How Broad a Recovery?

Host Don Greenwell of The Builders’ Association and his assembly co-chairman, J.E. Dunn’s Tom Whittaker, teed up the conversation by asking each of the participants to assess both the timing and breadth of a recovery, given their various construction perspectives.

“I think from a time standpoint, it’s now,” said Dirk Schafer, chief operating officer for Dunn. “We saw a little uptick in revenue last year, and that did change the shape of the curve. This year we’re seeing another increase in revenue.” But as for the breadth, he said, “I’m not quite so sure of, or at least the sustainability. I think next year, for us, is still too early to call. I don’t know if we’re going to have a third yearly increase in revenue or if it’s going to stay flat. Three months ago, I might have said next year is going down. There are some positive signs; we still have the question on sustainability.”

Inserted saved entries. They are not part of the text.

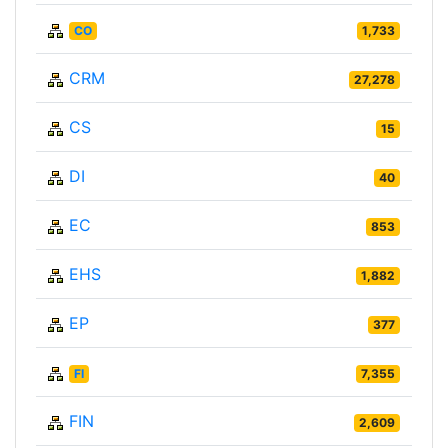
CO
1,733
CRM
27,278
CS
15
DI
40
EC
853
EHS
1,882
EP
377
FI
7,355
FIN
2,609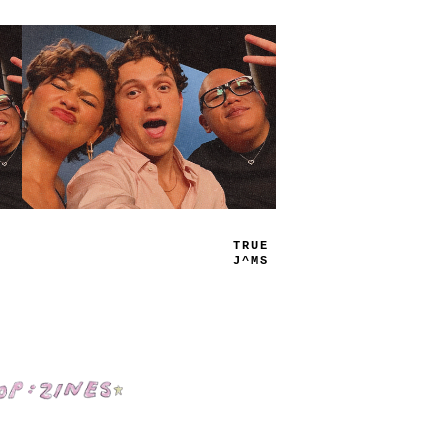
PLAY
LIST
Shop: Zines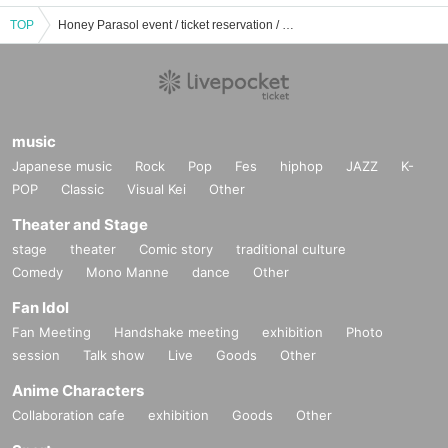
TOP
Honey Parasol event / ticket reservation / purchase / sales information list
music
Japanese music
Rock
Pop
Fes
hiphop
JAZZ
K-
POP
Classic
Visual Kei
Other
Theater and Stage
stage
theater
Comic story
traditional culture
Comedy
Mono Manne
dance
Other
Fan Idol
Fan Meeting
Handshake meeting
exhibition
Photo
session
Talk show
Live
Goods
Other
Anime Characters
Collaboration cafe
exhibition
Goods
Other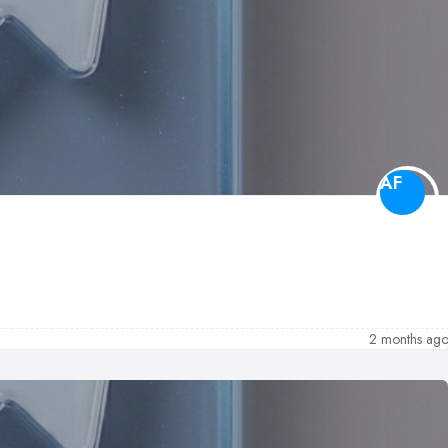
AF
2 months ag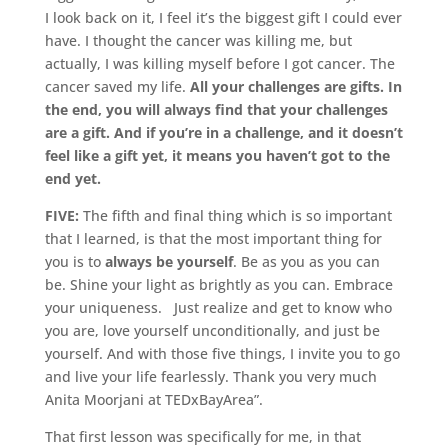
I look back on it, I feel it’s the biggest gift I could ever
have. I thought the cancer was killing me, but
actually, I was killing myself before I got cancer. The
cancer saved my life.
All your challenges are gifts. In
the end, you will always find that your challenges
are a gift. And if you’re in a challenge, and it doesn’t
feel like a gift yet, it means you haven’t got to the
end yet.
FIVE:
The fifth and final thing which is so important
that I learned, is that the most important thing for
you is to
always be yourself
. Be as you as you can
be. Shine your light as brightly as you can. Embrace
your uniqueness. Just realize and get to know who
you are, love yourself unconditionally, and just be
yourself. And with those five things, I invite you to go
and live your life fearlessly. Thank you very much
Anita Moorjani at TEDxBayArea”.
That first lesson was specifically for me, in that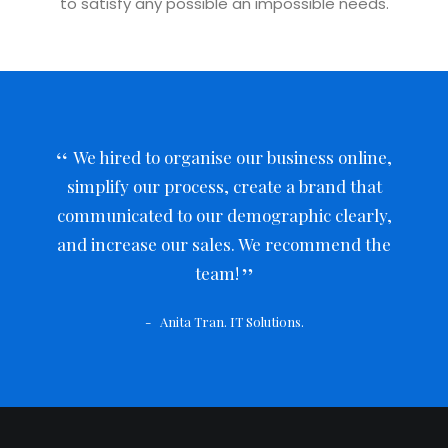
to satisfy any possible an impossible needs.
We hired to organise our business online,
simplify our process, create a brand that
communicated to our demographic clearly,
and increase our sales. We recommend the
team!
Anita Tran. IT Solutions.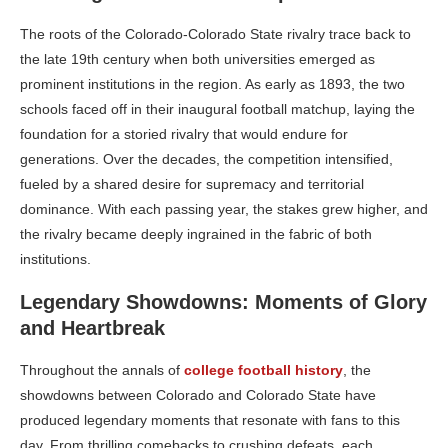
The roots of the Colorado-Colorado State rivalry trace back to
the late 19th century when both universities emerged as
prominent institutions in the region. As early as 1893, the two
schools faced off in their inaugural football matchup, laying the
foundation for a storied rivalry that would endure for
generations. Over the decades, the competition intensified,
fueled by a shared desire for supremacy and territorial
dominance. With each passing year, the stakes grew higher, and
the rivalry became deeply ingrained in the fabric of both
institutions.
Legendary Showdowns: Moments of Glory
and Heartbreak
Throughout the annals of
college football history
, the
showdowns between Colorado and Colorado State have
produced legendary moments that resonate with fans to this
day. From thrilling comebacks to crushing defeats, each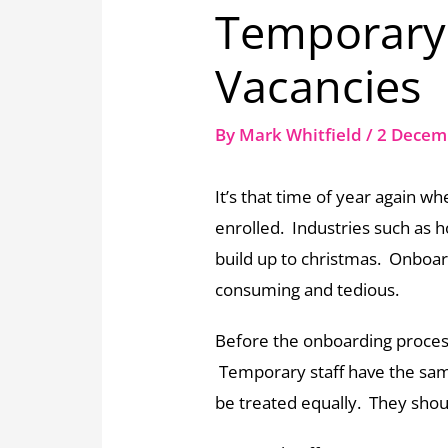
Temporary 
Vacancies
By
Mark Whitfield
/
2 Decem
It’s that time of year again w
enrolled. Industries such as h
build up to christmas. Onboar
consuming and tedious.
Before the onboarding process
Temporary staff have the s
be treated equally. They shou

Paul Neidlein, a vice president for national giant Turner Construction and general manager of its Kansas City office, said his perspective was slanted a bit by a long run of activity that didn’t start declining until this year. “For us, the next six to nine months feel a little bare. The work we’re pursing today, and over the next 90 days, doesn’t start until next year. There seems to be a lot more activity with more sizeable things that will change the curve for us.”

Fierce competition, Neidlein said, had compelled Turner to cast the net for new work far wider than in previous years, a development familiar to nearly everyone in the room, with one exception—Rory O’Connor. He’s the odd man out in any construction crowd, he says, because Grand Construction, where he’s president, just launched this year. “We’re in a very fortunate position,” he said, “we started the company with a little bit of backlog to keep us going. We’re a construction management sort of firm for owners—the way we sit right now, we have about two years’ worth of backlog. With everything else, that’s only going to last so long.” The easiest way to get work, he noted, is to have work, but “we’re out chasing everything we can chase.”

Rosie Privitera Biondo, chief executive at Mark One Electric, went against the grain by noting that as both subcontractor and specialist, “business for us has been really great for the last several years, so we really didn’t ride that roller coaster. This is the first year we’re really seeing any piece of that. I say that, yet we’re still super busy, it’s just a different kind of work. We’re going after more inside work, less outside work. Our numbers are still strong; we’re just trying to skin the cat another way.”

From the perspective of a surety operation, the Lockton Companies’ Doug Irvin noted that “just in our local activity, just watching the bid-bond activity and our premium writings, we saw a pretty sharp drop-off the last part of last year. We’re actually seeing some uptick that’s getting us back up to sustainability.” But it will be a while, he said, perhaps another 18 months. In the meantime, “no-body is really even close to being full in terms of backlogs, so there’s going to continue to be a lot of pressure on margins.”

Those in health-care construction or other niche areas will manage, he said but those specializing in retail construction are likely to struggle.